# Skeeter Pee Possibly Ruined From Popped Airlock?



## Vertumnus (Jun 2, 2014)

So at some point in the last nine hours after I had done an SG test on my skeeter pee which is in the final stages of clearing, the air lock popped off and left it exposed to oxygen for who knows how long, not to mention the fruit flies which are my bane. According to my ABV calculations, it's only about 9.2% and so probably not strong enough by itself to repel spoilage. Am I screwed? This was meant to be my first successful batch and I probably jinxed it by telling everyone about it and how great it was going to be, you know, counting my chickens before they hatch and all that. Next time, I'm not going to say a word until it's actually in the bottle for a few days, that's for sure.


----------



## dralarms (Jun 2, 2014)

I'd filter the flys out, put the airlock back on and let it ride.


----------



## pjd (Jun 2, 2014)

Nine or less hours wont hurt that skeeter pee. I don't know when you started it but it probably is still gassy so probably did not affect it at all. I make wine in Pennsylvania but i winter in Florida. during the 2012-2013 winter season I had one air lock dry out on a California Shiraz. I have no idea how long it was exposed to oxygen but I can tell you, it was one of my best wines I ever made. My opinion is a little oxygen can be a good thing. I certainly would not worry about a few hour of exposure. Wine is just not that fragile!


----------



## Julie (Jun 2, 2014)

Like others have said, it is fine. It takes much longer than nine hours for your wine to spoil. The alcohol, even at 9.2% will protect it to an extent.

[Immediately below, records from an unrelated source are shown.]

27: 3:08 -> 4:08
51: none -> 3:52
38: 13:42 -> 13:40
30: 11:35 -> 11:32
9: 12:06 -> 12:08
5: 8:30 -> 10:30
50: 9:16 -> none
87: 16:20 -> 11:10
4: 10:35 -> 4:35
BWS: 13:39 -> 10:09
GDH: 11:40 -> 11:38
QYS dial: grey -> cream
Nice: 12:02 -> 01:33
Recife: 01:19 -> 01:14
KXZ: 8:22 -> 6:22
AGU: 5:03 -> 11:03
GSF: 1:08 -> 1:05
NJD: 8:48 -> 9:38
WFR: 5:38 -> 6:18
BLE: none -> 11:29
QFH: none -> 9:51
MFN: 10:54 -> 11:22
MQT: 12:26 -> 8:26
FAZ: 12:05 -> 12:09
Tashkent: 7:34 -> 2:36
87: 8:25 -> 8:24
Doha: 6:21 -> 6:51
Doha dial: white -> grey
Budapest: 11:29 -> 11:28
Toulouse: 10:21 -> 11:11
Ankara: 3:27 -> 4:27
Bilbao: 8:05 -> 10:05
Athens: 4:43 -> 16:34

And, there is no need for you to use that type of language! I am quite sure your intelligent level can describe the fruit flies.


----------



## jojabri (Jun 2, 2014)

Totally agreeing with everyone else's suggestions. Ditto on the fraggle-lagglelin' fruit flies, they have been horrible this year!

I bunked my first batch of Skeeter Pee, so I can tell ya, even if you bunked it and it does go bad, it's not a total loss. Bunked Skeeter Pee makes one AWESOME household cleaner.


----------



## Vertumnus (Jun 3, 2014)

Thanks for bearing with me and relieving my anxieties, lol. Was just surprised when I opened the closet door and an open carboy is staring me in the face with attack squadrons of flies already preparing for their assault . Ended up fitting my first universal bung instead of the traditional drilled bung. Fit in there much easier than I'm used to with the normal #'d bungs

If this experience and similar ones have taught me anything, it's that I much prefer the universal or, especially so, the water-less airlocks. I got one of those recently and have been especially happy with it. I believe the material is silicone, which allows for an easier and snugger fit and of course it's nice not to have to worry about spills or dried-out airlocks in addition to the height advantage. I just wonder if I'm missing out on seeing my wines happily bubbling away...


----------



## WVMountaineerJack (Jun 3, 2014)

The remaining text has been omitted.